If you ever feel caged, depressed, trapped inside the everlasting dullness of your daily routine and hating it, take a trip. And don’t forget your kids. Somewhere, between kilometre 132 and 158, after you have changed two diapers full of poop in the backseat of your car and listened to three different CDs of baby music, after the desperate recurrence of “Are we there yet?!” has finally subsided giving way to drooling snores, your old homey routine will begin to look mighty cozy.
In fact, I have been back home for three days now, and the memories of last week’s vacation are barely starting to seep into my consciousness. Understandably so, since I spent the other two sleeping.
I could write a short story about the odd old Austrian farmer letting us the apartment, with his knee-high socks and knee-length shorts, about his feathered hat and his meadow full of flowers and herbs, about the smell of horses at the riding school just down the road, or the harsh, cold beauty of the jagged peaks, still dappled with snow, where a platform juts out over the abyss to give you a better look of the valley and lake. And yet, all I seem to remember in some detail are the playgrounds, the inside of restaurants and the blind-less windows of our cabin, that caused my daughter to wake up in screams at 5:30 a.m. every single morning. I remember having a cold and watching the clouds circling ’round like dark wet vultures for hours and then releasing that downpour after all.
Grueling as it appeared to be at the time, given the sleepless nights, the fussy kids and my unrelenting sinusitis, this trip has fed my soul, as all traveling does.

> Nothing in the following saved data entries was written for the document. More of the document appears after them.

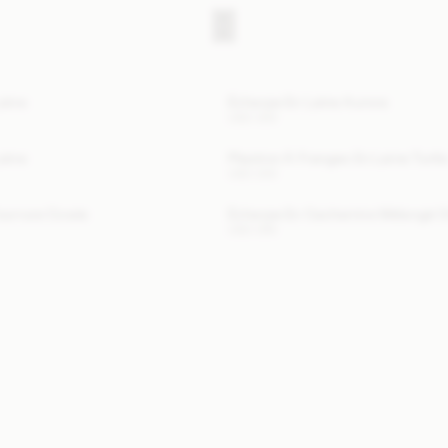
aine
Écharpe En Laine Aurora
USD 300
aine
Plastron À Franges En Laine Turtl
USD 200
ourrure Cowie
Écharpe En Cachemire Mélangé O
USD 295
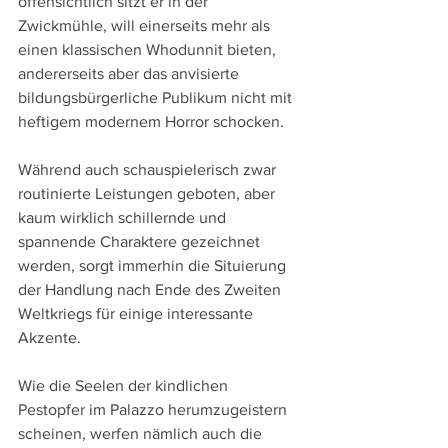
offensichtlich sitzt er in der 
Zwickmühle, will einerseits mehr als 
einen klassischen Whodunnit bieten, 
andererseits aber das anvisierte 
bildungsbürgerliche Publikum nicht mit 
heftigem modernem Horror schocken.
Während auch schauspielerisch zwar 
routinierte Leistungen geboten, aber 
kaum wirklich schillernde und 
spannende Charaktere gezeichnet 
werden, sorgt immerhin die Situierung 
der Handlung nach Ende des Zweiten 
Weltkriegs für einige interessante 
Akzente. 
Wie die Seelen der kindlichen 
Pestopfer im Palazzo herumzugeistern 
scheinen, werfen nämlich auch die 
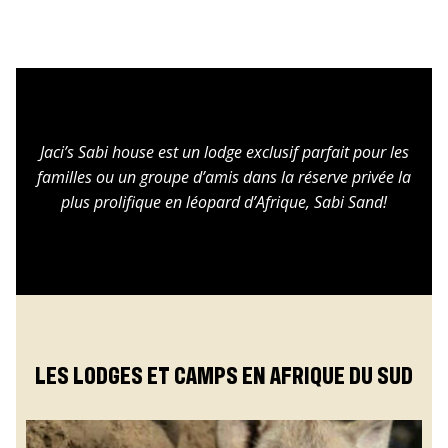
Jaci’s Sabi house est un lodge exclusif parfait pour les
familles ou un groupe d’amis dans la réserve privée la
plus prolifique en léopard d’Afrique, Sabi Sand!
LES LODGES ET CAMPS EN AFRIQUE DU SUD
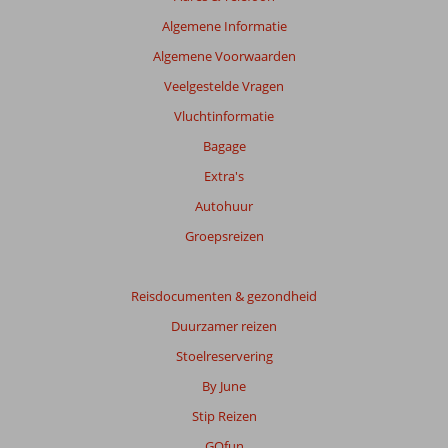
van
de
Algemene Informatie
getoonde
Algemene Voorwaarden
beoordelingen
te
Veelgestelde Vragen
garanderen.
Vluchtinformatie
Meer
info
Bagage
over
Extra's
onze
beoordelingen.
Autohuur
Groepsreizen
Totale
score
Reisdocumenten & gezondheid
Gebaseerd
Duurzamer reizen
op:
92
Stoelreservering
beoordelingen
By June
Stip Reizen
Scoreverdeling
GOfun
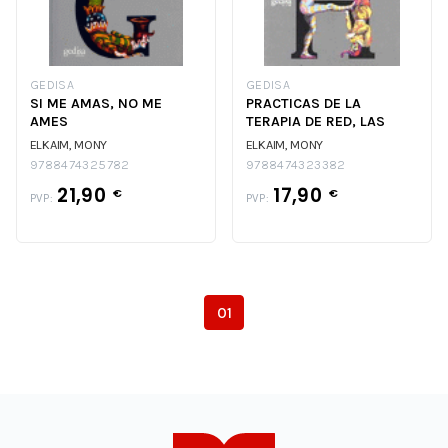
GEDISA
GEDISA
SI ME AMAS, NO ME
PRACTICAS DE LA
AMES
TERAPIA DE RED, LAS
ELKAIM, MONY
ELKAIM, MONY
9788474325782
9788474323382
21,90
17,90
€
€
PVP:
PVP:
01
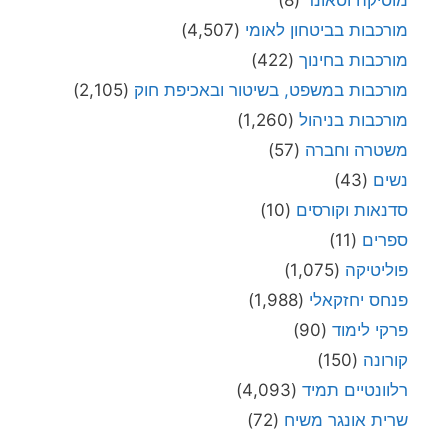
מורכבות בביטחון לאומי
(4,507)
מורכבות בחינוך
(422)
מורכבות במשפט, בשיטור ובאכיפת חוק
(2,105)
מורכבות בניהול
(1,260)
משטרה וחברה
(57)
נשים
(43)
סדנאות וקורסים
(10)
ספרים
(11)
פוליטיקה
(1,075)
פנחס יחזקאלי
(1,988)
פרקי לימוד
(90)
קורונה
(150)
רלוונטיים תמיד
(4,093)
שרית אונגר משיח
(72)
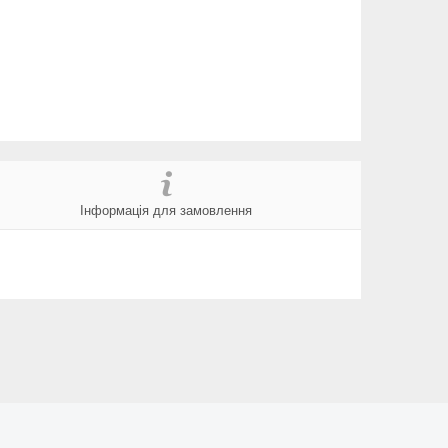
Інформація для замовлення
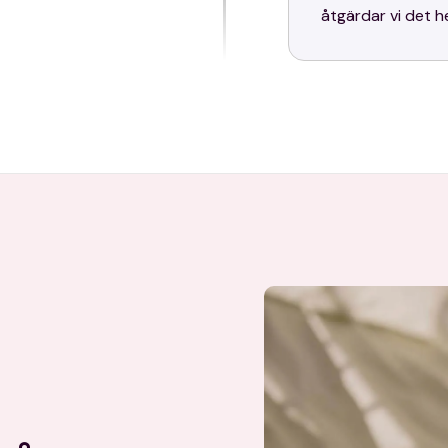
åtgärdar vi det h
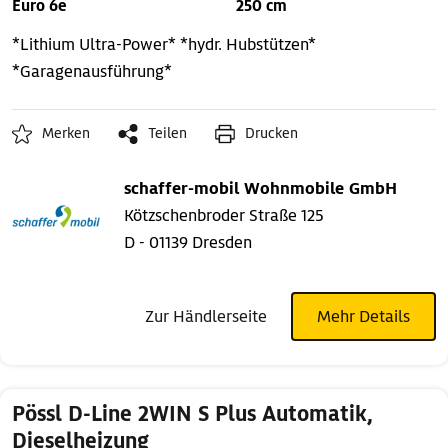
Euro 6e
250 cm
*Lithium Ultra-Power*
*hydr. Hubstützen*
*Garagenausführung*
Merken
Teilen
Drucken
schaffer-mobil Wohnmobile GmbH
Kötzschenbroder Straße 125
D - 01139 Dresden
Zur Händlerseite
Mehr Details
Pössl D-Line 2WIN S Plus Automatik,
Dieselheizung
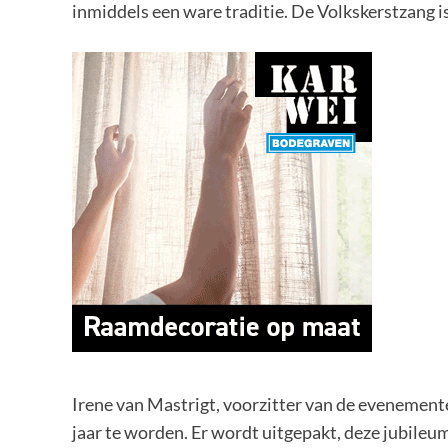
inmiddels een ware traditie. De Volkskerstzang i
Irene van Mastrigt, voorzitter van de evenement
jaar te worden. Er wordt uitgepakt, deze jubileum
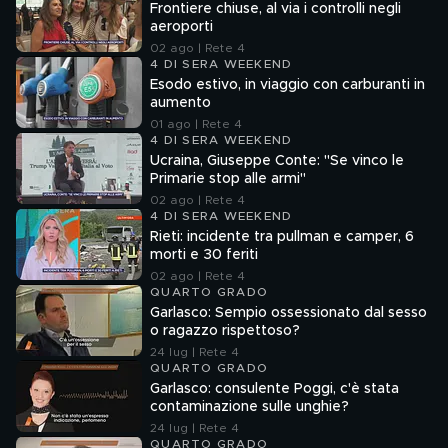
Frontiere chiuse, al via i controlli negli
aeroporti
02 ago | Rete 4
4 DI SERA WEEKEND
Esodo estivo, in viaggio con carburanti in
aumento
01 ago | Rete 4
4 DI SERA WEEKEND
Ucraina, Giuseppe Conte: "Se vinco le
Primarie stop alle armi"
02 ago | Rete 4
4 DI SERA WEEKEND
Rieti: incidente tra pullman e camper, 6
morti e 30 feriti
02 ago | Rete 4
QUARTO GRADO
Garlasco: Sempio ossessionato dal sesso
o ragazzo rispettoso?
24 lug | Rete 4
QUARTO GRADO
Garlasco: consulente Poggi, c'è stata
contaminazione sulle unghie?
24 lug | Rete 4
QUARTO GRADO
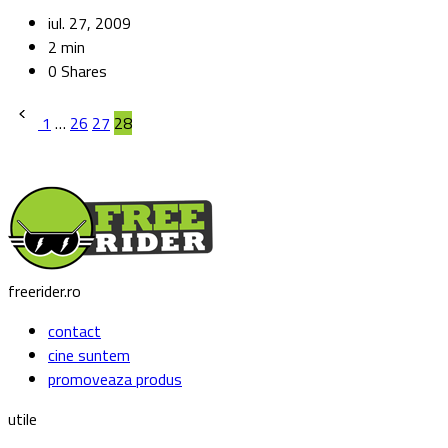
iul. 27, 2009
2 min
0 Shares
Paginație
1
…
26
27
28
articole
freerider.ro
contact
cine suntem
promoveaza produs
utile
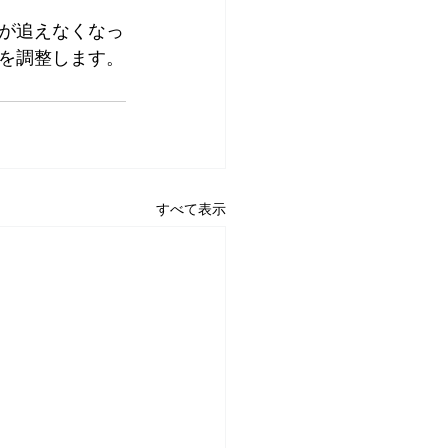
が追えなくなっ
を調整します。
すべて表示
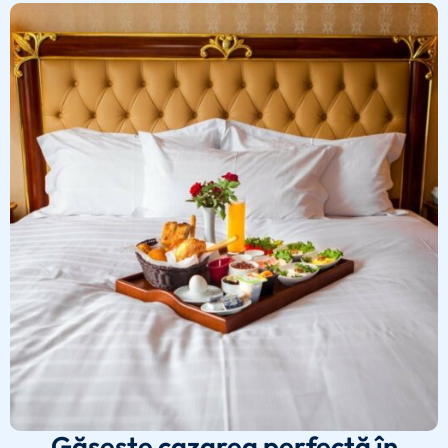
Găsește cazarea perfectă în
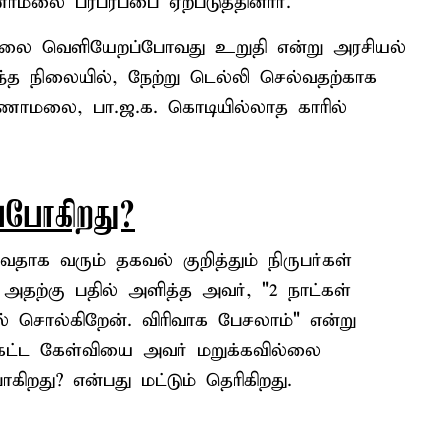
ாமலை பரபரப்பை ஏற்படுத்தினார்.
லை வெளியேறப்போவது உறுதி என்று அரசியல்
இந்த நிலையில், நேற்று டெல்லி செல்வதற்காக
ாமலை, பா.ஜ.க. கொடியில்லாத காரில்
்போகிறது?
வதாக வரும் தகவல் குறித்தும் நிருபர்கள்
தற்கு பதில் அளித்த அவர், "2 நாட்கள்
ல் சொல்கிறேன். விரிவாக பேசலாம்" என்று
 கேட்ட கேள்வியை அவர் மறுக்கவில்லை
ிறது? என்பது மட்டும் தெரிகிறது.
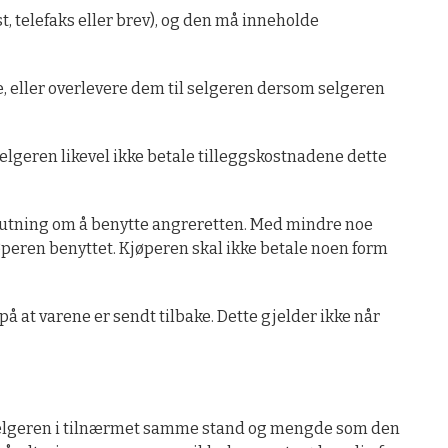
, telefaks eller brev), og den må inneholde
e, eller overlevere dem til selgeren dersom selgeren
elgeren likevel ikke betale tilleggskostnadene dette
slutning om å benytte angreretten. Med mindre noe
peren benyttet. Kjøperen skal ikke betale noen form
å at varene er sendt tilbake. Dette gjelder ikke når
l selgeren i tilnærmet samme stand og mengde som den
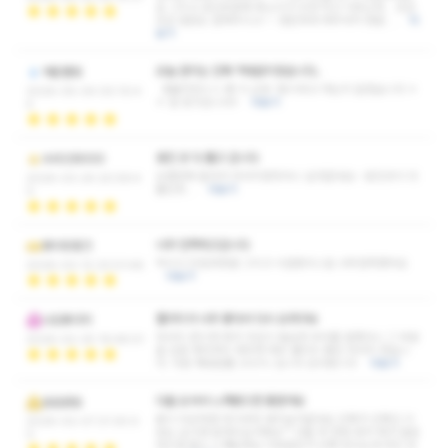
요 그리고 포인트중에 목소리가 되게 작고 이쁘신게 .. 조곤
조곤 말씀도 잘해주시고~~ 편안하게 해주셔서 정말 …
더
보기
오늘 관리는 진짜 역대급이였습니다..
여운별빛
명불허전ㅎㅎ 왜 이 근방 1등이라고 하는지 알겠습니다 ㅎ
2026-05-04 00:10:4
ㅎ 잘 받고갑니다!!
더보기
4
뭉친 곳 다 풀고 갑니다
44028000
오랜만에 들러서 마사지받앗더니 살것같네요~ 뭉친곳이 다
2026-03-24 20:59:4
풀린듯...
더보기
0
너무 만족하고갑니다
화이트핑크
역시나 친절과청결 그리고 시원함의스킬 너무만족했어요
2026-03-12 23:01:46
더보기
퀄리티가 너무 좋아서 다시 오려구요
나도튜더지
마사지 받으며 제가 지압이 필요한 부위를 말했더니 그 부분
2026-02-25 19:48:51
을 집중 케어까지 해주며 매우 퀄리티 좋은 마사지 였습니
다. 다음 재방문률 200% 입니다 감사합니다
더보기
다들 오셔서 느껴봤으면 좋겠어요
슭슭긁슭
몸이 피곤하면 여기부터 생각날거같네요 진짜가 진짜인 이
2026-02-07 21:30:0
유는 오시면 알게되실거에요^^ 다들 꼭 한번 와서 제가 말씀
0
하신걸 몸소 느껴보세요 리뷰같은거 진짜 안쓰는데 여긴 안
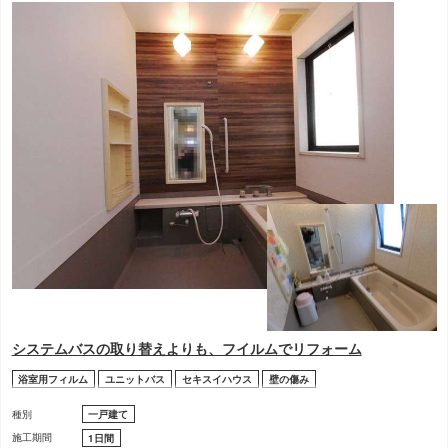
システムバスの取り替えよりも、フイルムでリフォーム
浴室用フィルム
ユニットバス
セキスイハウス
壁の傷み
種別
一戸建て
施工期間
1日間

It has opened up new horizons, shown me that there is something out there beside the mash-and-diaper fixation, and, like a good wine kept bottled for a long time, will now begin to unleash its tasty, tempting fragrance inside my thoughts. Somewhere, not too far from here, there are rocks and grass, caves and cablecars, rafters and horseback riding, colours and freshness. Somewhere, not too far from here, there are polite old Austrians who will move slowly, chop wood in the evenings, and call you “gnädige Frau”. Somewhere, not too far. Between Dachstein and Attersee.
So stop complaining and go check it out. And take your kids, too. It’s hard but it’s worth it.